2016-02-08 15:18 GMT+01:00 Victor Stinner email@example.com:
2016-02-04 15:05 GMT+01:00 M.-A. Lemburg firstname.lastname@example.org:
Sometimes, yes, but we also do allocations for e.g. parsing values in Python argument tuples (e.g. using "es" or "et"):
We do document to use PyMem_Free() on those; not sure whether everyone does this though.
It's well documented. If programs start to crash, they must be fixed.
I don't propose to "break the API" for free, but to get a speedup on the overall Python.
And I don't think that we can say that it's an API change, since we already stated that PyMem_Free() must be used.
If your program has bugs, you can use a debug build of Python 3.5 to detect misusage of the API.
The Python test suite doesn't test Python C extensions, so it's not surprising that it passes :-)
What do you mean by "C extensions"? Which modules?
Many modules in the stdlib have "C accelerators" and the PEP 399 now *require* to test the C and Python implementations.
Instead of teaching developers that well, in fact, PyObject_Malloc() is unrelated to object programming, I think that it's simpler to modify PyMem_Malloc() to reuse pymalloc ;-)
Perhaps if you add some guards somewhere :-)
We have runtime checks but only implemented in debug mode for efficiency.

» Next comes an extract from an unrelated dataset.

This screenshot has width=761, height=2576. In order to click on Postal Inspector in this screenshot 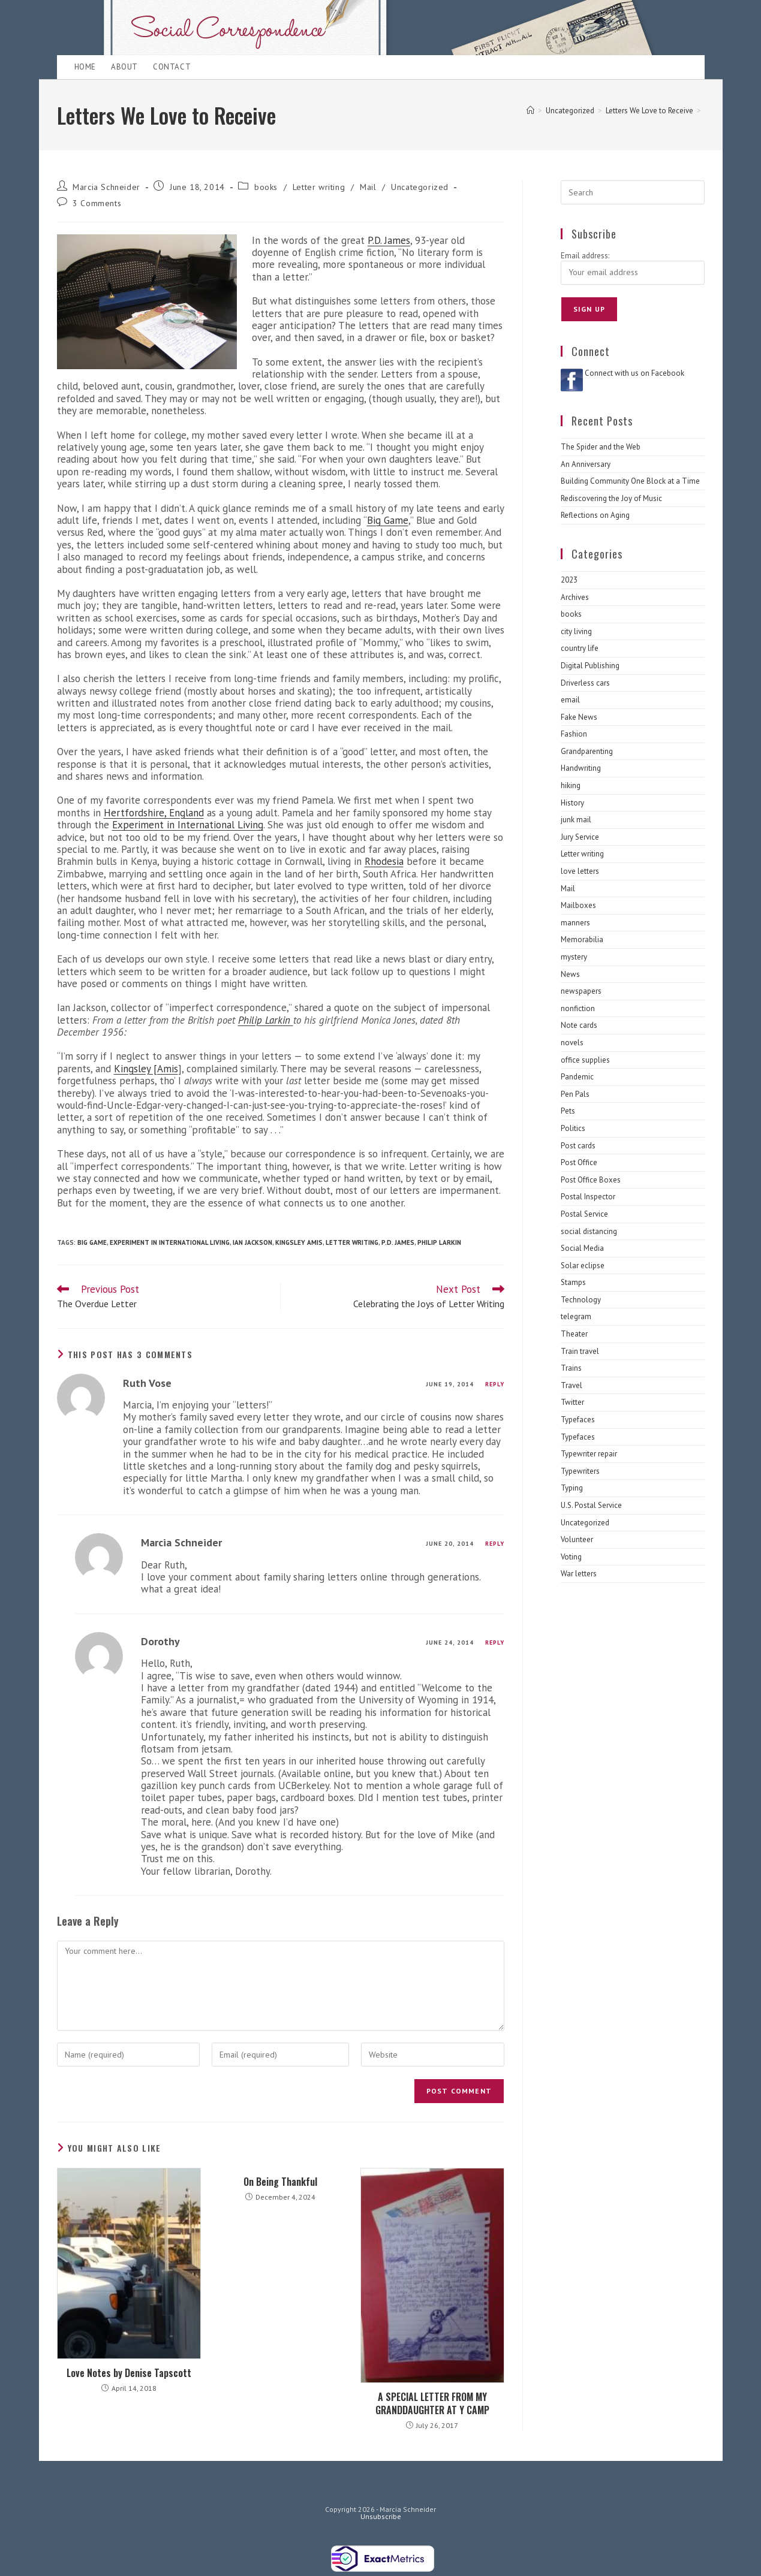 , I will do `click(588, 1197)`.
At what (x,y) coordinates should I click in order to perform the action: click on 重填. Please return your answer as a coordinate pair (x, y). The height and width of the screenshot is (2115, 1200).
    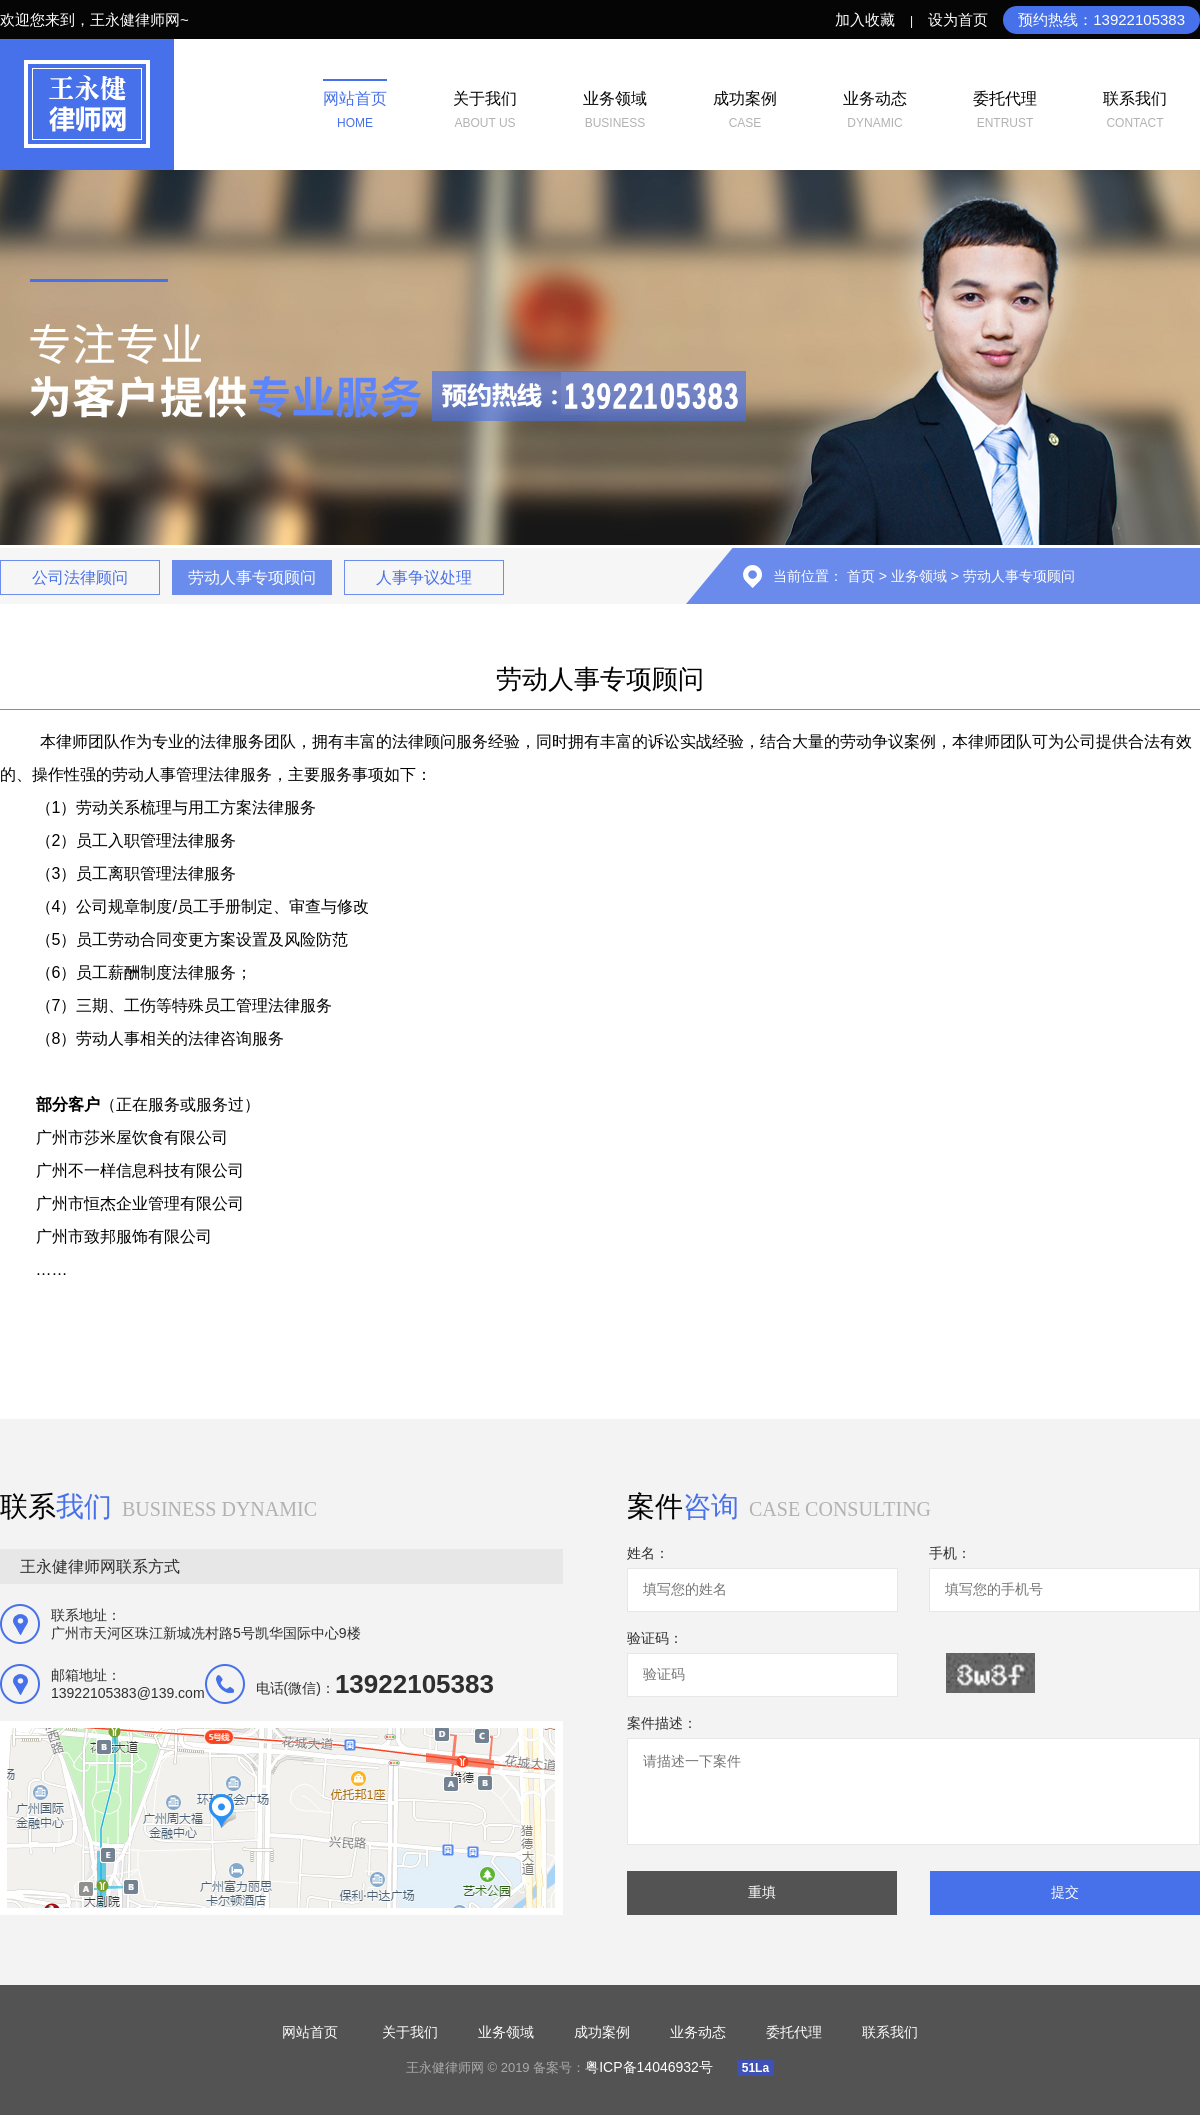     Looking at the image, I should click on (762, 1892).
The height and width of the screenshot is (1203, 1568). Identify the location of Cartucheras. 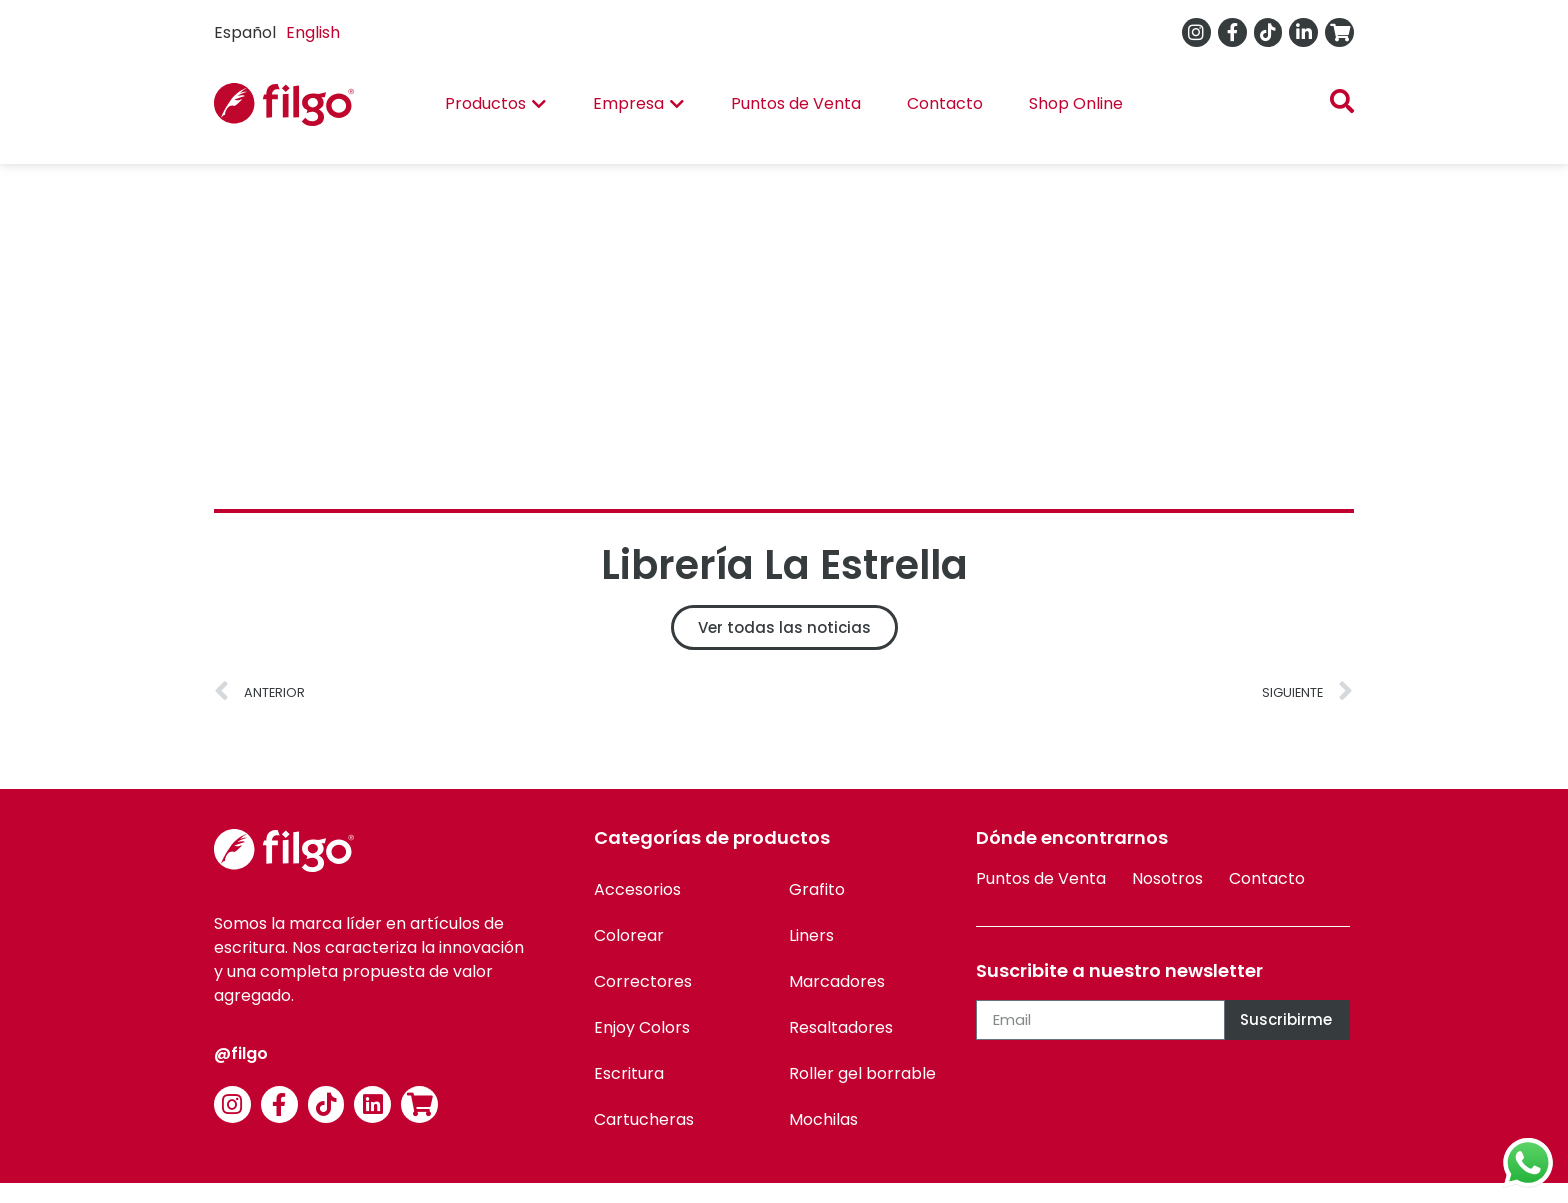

By the way, I proposed once to add an environment variable to allow to enable these checks without having to recompile Python. Since the PEP 445, it became easy to implement this. What do you think? https://www.python.org/dev/peps/pep-0445/#add-a-new-pydebugmalloc-environmen...
"This alternative was rejected because a new environment variable would make Python initialization even more complex. PEP 432 tries to simplify the CPython startup sequence."
The PEP 432 looks stuck, so I don't think that we should block enhancements because of this PEP. Anyway, my idea should be easy to implement.
Seriously, this may work if C extensions use the APIs consistently, but in order to tell, we'd need to check few.
Can you suggest me names of projects that must be tested?
I guess the main question then is whether pymalloc is good enough for general memory allocation needs; and the answer may well be "yes".
What do you mean by "good enough"? For the runtime performance, pymalloc looks to be faster than malloc(). What are your other criterias? Memory fragmentation?